** SOURCE DATA follows **

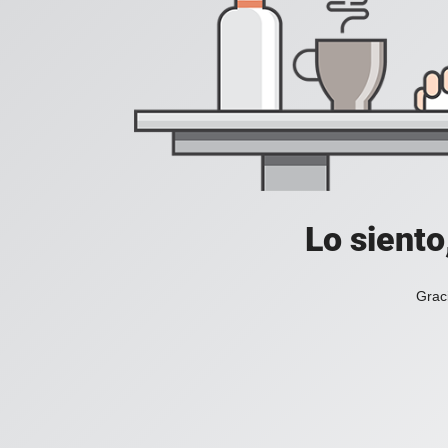
Lo siento
Grac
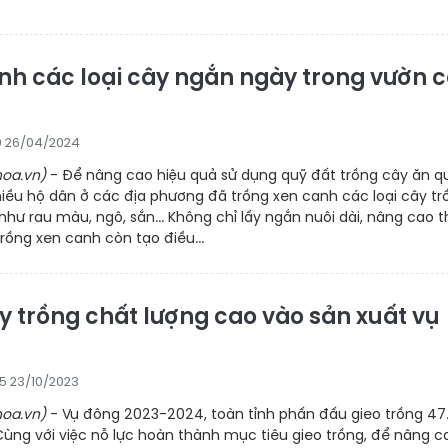
nh các loại cây ngắn ngày trong vườn 
0 26/04/2024
oa.vn)
- Để nâng cao hiệu quả sử dụng quỹ đất trồng cây ăn q
iều hộ dân ở các địa phương đã trồng xen canh các loại cây tr
hư rau màu, ngô, sắn... Không chỉ lấy ngắn nuôi dài, nâng cao t
trồng xen canh còn tạo điều...
y trồng chất lượng cao vào sản xuất vụ
5 23/10/2023
oa.vn)
- Vụ đông 2023-2024, toàn tỉnh phấn đấu gieo trồng 47
 Cùng với việc nỗ lực hoàn thành mục tiêu gieo trồng, để nâng c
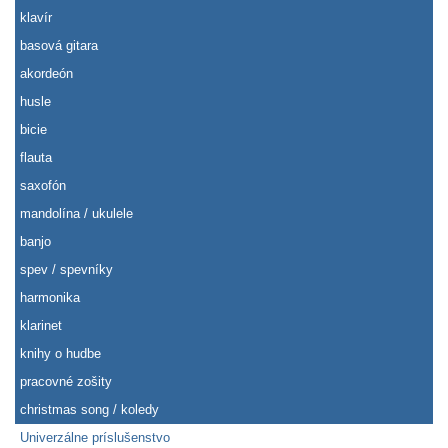
klavír
basová gitara
akordeón
husle
bicie
flauta
saxofón
mandolína / ukulele
banjo
spev / spevníky
harmonika
klarinet
knihy o hudbe
pracovné zošity
christmas song / koledy
Univerzálne príslušenstvo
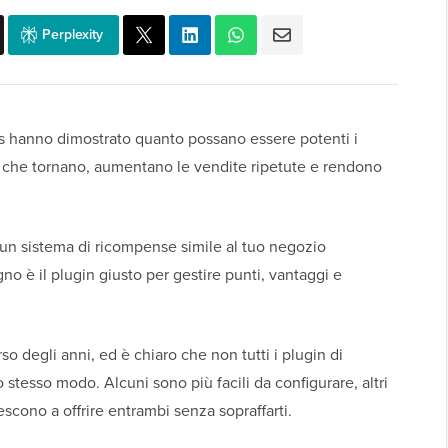
Perplexity
 hanno dimostrato quanto possano essere potenti i
 che tornano, aumentano le vendite ripetute e rendono
un sistema di ricompense simile al tuo negozio
o è il plugin giusto per gestire punti, vantaggi e
o degli anni, ed è chiaro che non tutti i plugin di
stesso modo. Alcuni sono più facili da configurare, altri
iescono a offrire entrambi senza sopraffarti.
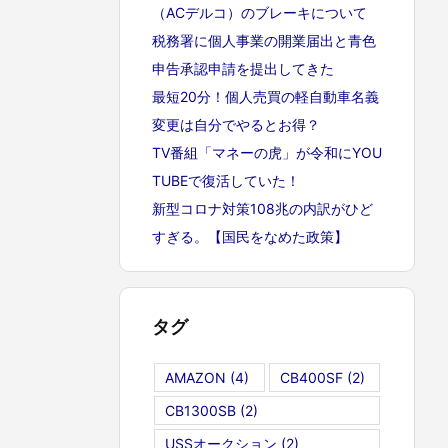
（ACデルコ）のブレーキについて
税務署に個人事業の開業届出と青色
申告承認申請を提出してきた
最短20分！個人売買の軽自動車名義
変更は自分でやるとお得？
TV番組「マネーの虎」が令和にYOU
TUBEで復活していた！
新型コロナ対策108兆の内訳がひど
すぎる。【国民をなめた政策】
タグ
AMAZON
(4)
CB400SF
(2)
CB1300SB
(2)
USSオークション
(2)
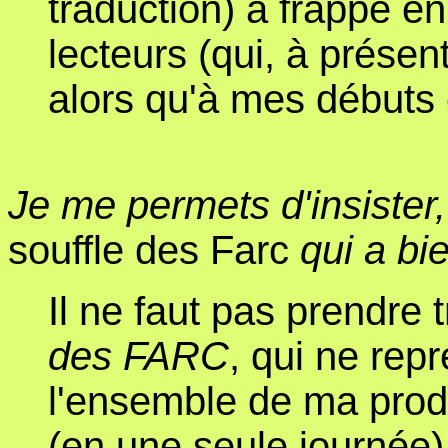
traduction) a frappé 
lecteurs (qui, à présent
alors qu'à mes débuts c'
Je me permets d'insister, 
souffle des Farc
qui a bi
Il ne faut pas prendre 
des FARC
, qui ne rep
l'ensemble de ma produc
(en une seule journée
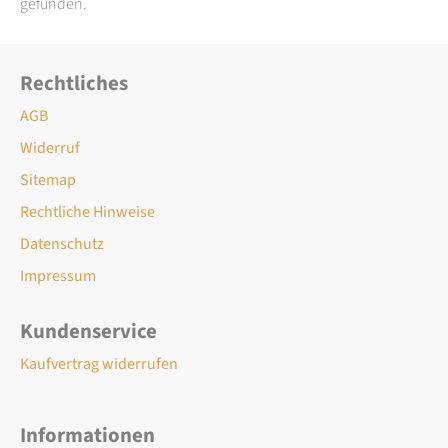
gefunden.
Rechtliches
AGB
Widerruf
Sitemap
Rechtliche Hinweise
Datenschutz
Impressum
Kundenservice
Kaufvertrag widerrufen
Informationen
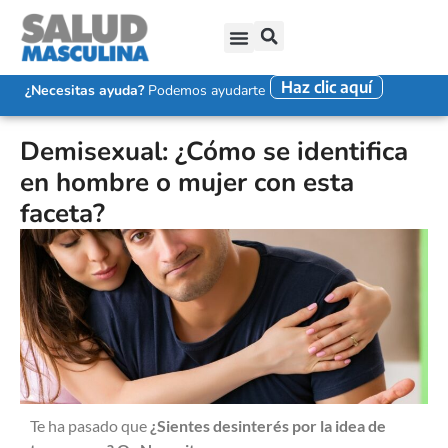
Haz clic aquí
SALUD SEXUAL MASCULINA
DISFUNCIÓN ERÉCTIL
EYACULACIÓN PRECOZ
FALTA DE DESEO SEXUAL
¿Necesitas ayuda?
Podemos ayudarte
Demisexual: ¿Cómo se identifica
en hombre o mujer con esta
faceta?
Te ha pasado que
¿Sientes desinterés por la idea de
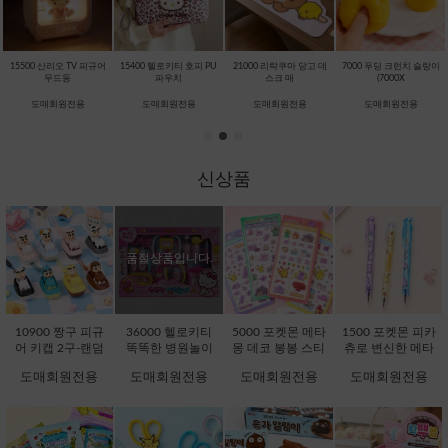
15500 산리오 TV 피규어
15400 헬로키티 호피 PU
21000 리락쿠마 당고 데
7000 푸딩 크런치 슬랑이
무드등
파우치
스크 매
(7000X
도매회원전용
도매회원전용
도매회원전용
도매회원전용
신상품
품절상품입니다.
10900 짱구 피규
36000 헬로키티
5000 포켓몬 메타
1500 포켓몬 피카
어 키캡 2구-랜덤
똑똑한 병원놀이
몽 데코 봉봉 스티
츄로 변신한 메타
[C1-232076]
[C1-371725]
커 (5000X16EA)
몽 지워지는 볼펜
도매회원전용
도매회원전용
도매회원전용
도매회원전용
[D1-132242]
(1500X36EA) [C1-
132051]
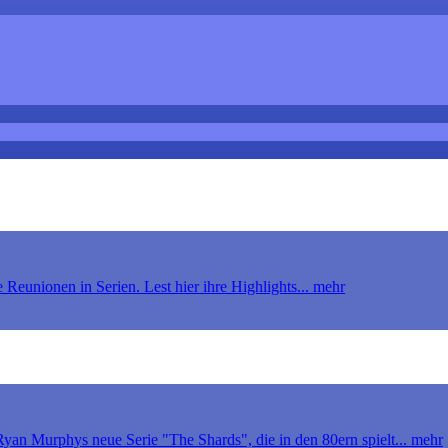
 Reunionen in Serien. Lest hier ihre Highlights... mehr
yan Murphys neue Serie "The Shards", die in den 80ern spielt... mehr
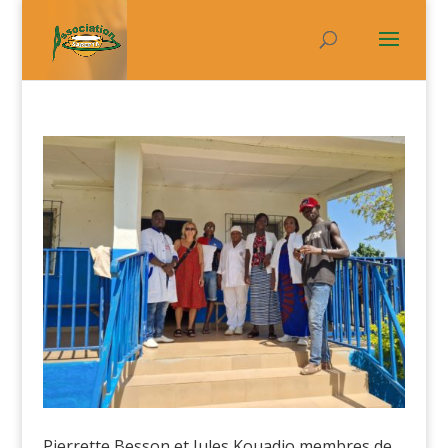
Pierrette Besson et Jules Kouadio membres de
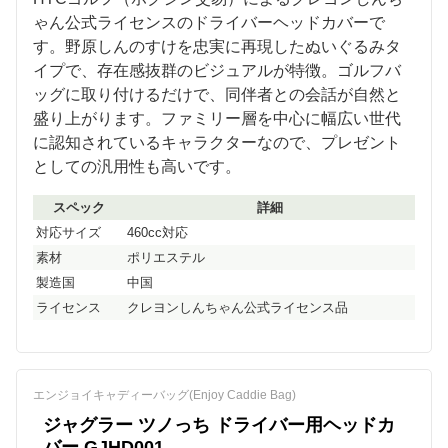
ゃん公式ライセンスのドライバーヘッドカバーで
す。野原しんのすけを忠実に再現したぬいぐるみタ
イプで、存在感抜群のビジュアルが特徴。ゴルフバ
ッグに取り付けるだけで、同伴者との会話が自然と
盛り上がります。ファミリー層を中心に幅広い世代
に認知されているキャラクターなので、プレゼント
としての汎用性も高いです。
スペック
詳細
対応サイズ
460cc対応
素材
ポリエステル
製造国
中国
ライセンス
クレヨンしんちゃん公式ライセンス品
エンジョイキャディーバッグ(Enjoy Caddie Bag)
ジャグラー ツノっち ドライバー用ヘッドカ
バー GJHD001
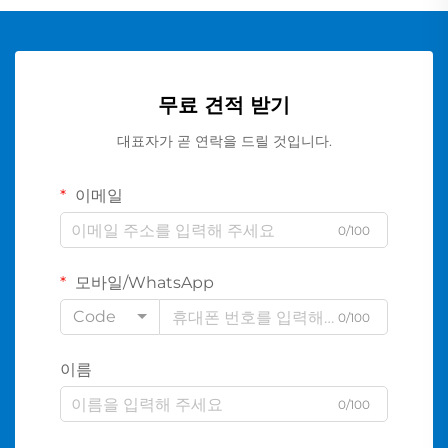
무료 견적 받기
대표자가 곧 연락을 드릴 것입니다.
이메일
0/100
모바일/WhatsApp
Code
0/100
이름
0/100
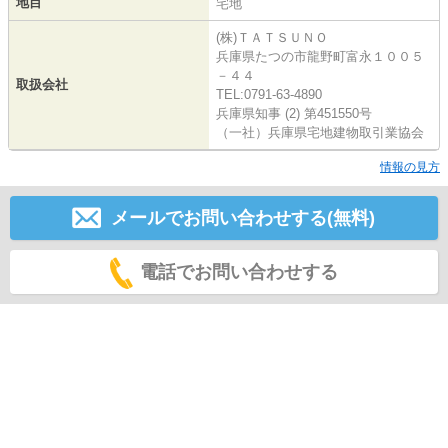
地目
宅地
(株)ＴＡＴＳＵＮＯ
兵庫県たつの市龍野町富永１００５
－４４
取扱会社
TEL:0791-63-4890
兵庫県知事 (2) 第451550号
（一社）兵庫県宅地建物取引業協会
情報の見方
メールでお問い合わせする(無料)
電話でお問い合わせする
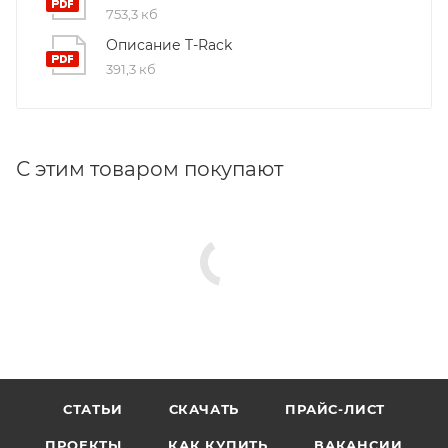
753,3 кб
Описание T-Rack
391,3 кб
С этим товаром покупают
СТАТЬИ
СКАЧАТЬ
ПРАЙС-ЛИСТ
ПРОЕКТЫ
КАК КУПИТЬ
ВАКАНСИИ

** End of SOURCE DATA **

◆ **ASSIGNED TASK**: Only the lines from the start of the records to the line with "Kundenservice" belong in the copy. Print them exactly, minus pictures.

◆ **TASK RESPONSE**:
Lo siento
Grac
nh các loại cây ngắn ngày trong vườn 
0 26/04/2024
oa.vn)
- Để nâng cao hiệu quả sử dụng quỹ đất trồng cây ăn q
iều hộ dân ở các địa phương đã trồng xen canh các loại cây tr
hư rau màu, ngô, sắn... Không chỉ lấy ngắn nuôi dài, nâng cao t
trồng xen canh còn tạo điều...
y trồng chất lượng cao vào sản xuất vụ
5 23/10/2023
oa.vn)
- Vụ đông 2023-2024, toàn tỉnh phấn đấu gieo trồng 47
 Cùng với việc nỗ lực hoàn thành mục tiêu gieo trồng, để nâng c
klavír
basová gitara
akordeón
husle
bicie
flauta
saxofón
mandolína / ukulele
banjo
spev / spevníky
harmonika
klarinet
knihy o hudbe
pracovné zošity
christmas song / koledy
Univerzálne príslušenstvo
Perplexity
 hanno dimostrato quanto possano essere potenti i
 che tornano, aumentano le vendite ripetute e rendono
un sistema di ricompense simile al tuo negozio
o è il plugin giusto per gestire punti, vantaggi e
o degli anni, ed è chiaro che non tutti i plugin di
stesso modo. Alcuni sono più facili da configurare, altri
iescono a offrire entrambi senza sopraffarti.
（ACデルコ）のブレーキについて
税務署に個人事業の開業届出と青色
申告承認申請を提出してきた
最短20分！個人売買の軽自動車名義
変更は自分でやるとお得？
TV番組「マネーの虎」が令和にYOU
TUBEで復活していた！
新型コロナ対策108兆の内訳がひど
すぎる。【国民をなめた政策】
タグ
AMAZON
(4)
CB400SF
(2)
CB1300SB
(2)
USSオークション
(2)
traduction) a frappé 
lecteurs (qui, à présent
alors qu'à mes débuts c'
Je me permets d'insister, 
souffle des Farc
qui a bi
Il ne faut pas prendre 
des FARC
, qui ne rep
l'ensemble de ma produc
(en une seule journée
gefunden.
Rechtliches
AGB
Widerruf
Sitemap
Rechtliche Hinweise
Datenschutz
Impressum
Kundenservice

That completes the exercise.